NA62 Monte Carlo Grid Production Rota
This wiki contains information about and for the volunteers for the NA62 MC Grid production rota. Check this page regularly for updates.
List of volunteers
As of October 15, 2012 we have the following names: Antonio Cassese, Mark Slater, Philip Rubin, Paolo Massarotti, Monica Pepe, Spasimir Balev, Vito Palladino, Mario Vormstein , Karim Massri.
A schedule will be posted in here as soon as people sign up for shifts.
Production plan
The production plan is located here:
http://na62.gla.ac.uk/index.php?task=production
This displays a database-generated table that fills up along the way. New items will be added by the production coordinator as discussed at the Siena meeting in August 2012.
Grid Production Shifts
GP "shifts" will not require too much work, and it is enough if the person on shift will check the production status twice a day or so. It is expected that GP 'shifts' will be at least a day long.
How it all works
MC jobs will be submitted by automaticall by cron jobs. The person overseeing the production (the "shift" taker) will have to check periodically if everything goes according to plan, and
- intervene if possible to fix the error(s)

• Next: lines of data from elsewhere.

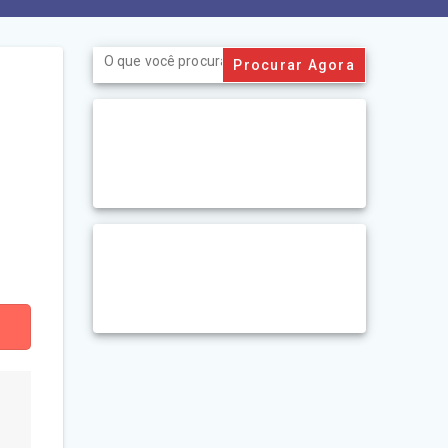
Search
for:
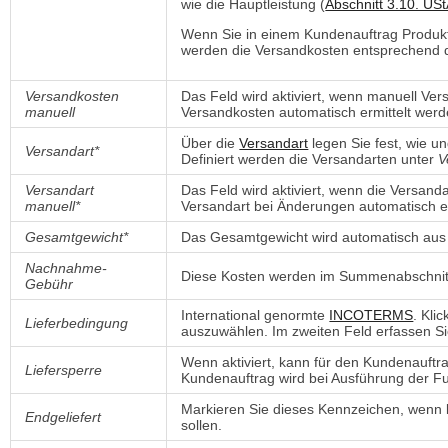
wie die Hauptleistung (
Abschnitt 3.10. US
Wenn Sie in einem Kundenauftrag Produk
werden die Versandkosten entsprechend de
Versandkosten
Das Feld wird aktiviert, wenn manuell Ve
manuell
Versandkosten automatisch ermittelt werd
Über die
Versandart
legen Sie fest, wie u
Versandart*
Definiert werden die Versandarten unter
V
Versandart
Das Feld wird aktiviert, wenn die Versand
manuell*
Versandart bei Änderungen automatisch er
Gesamtgewicht*
Das Gesamtgewicht wird automatisch aus 
Nachnahme-
Diese Kosten werden im Summenabschnit
Gebühr
International genormte
INCOTERMS
. Kli
Lieferbedingung
auszuwählen. Im zweiten Feld erfassen Si
Wenn aktiviert, kann für den Kundenauftr
Liefersperre
Kundenauftrag wird bei Ausführung der F
Markieren Sie dieses Kennzeichen, wenn 
Endgeliefert
sollen.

- notify the production coordinator if not possible to directly intervene to rectify the error
- notify the site admin if jobs systematically fail at a given site. Check the jobs history to detect any problems at sites (e.g. jobs consistently finishing early, or going to status CLEARED without registering any output).

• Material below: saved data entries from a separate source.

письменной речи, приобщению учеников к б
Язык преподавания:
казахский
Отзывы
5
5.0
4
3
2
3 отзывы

If jobs fail at a site, exclude it from job submissions and notify the site admin!
- notify Janusz if outputs fail to be replicated on CERN Castor (labelled LS instead of CC in the files table)
Checklist
The person in charge must do the following:
- keep an eye on the jobs list
and make sure we 200 jobs RUNNING at all times and not more than 100 SCHEDULED.*
Please note that these numbers will change when new resources are added. Check this number at the beginning of each shift.
- if queue is low (less than 100 RUNNING), use online script creator to submit a new batch of jobs
- check production page to see if we've reached 100%
- re-validate results weekly (every Monday) with the physics group (email Tonino to check the outputs on CAstor)
- notify production coordinator if any major errors occur
Troubleshooting
In case you find an error produced by the online interface, please immediately notify Dan, Janusz and Tonino.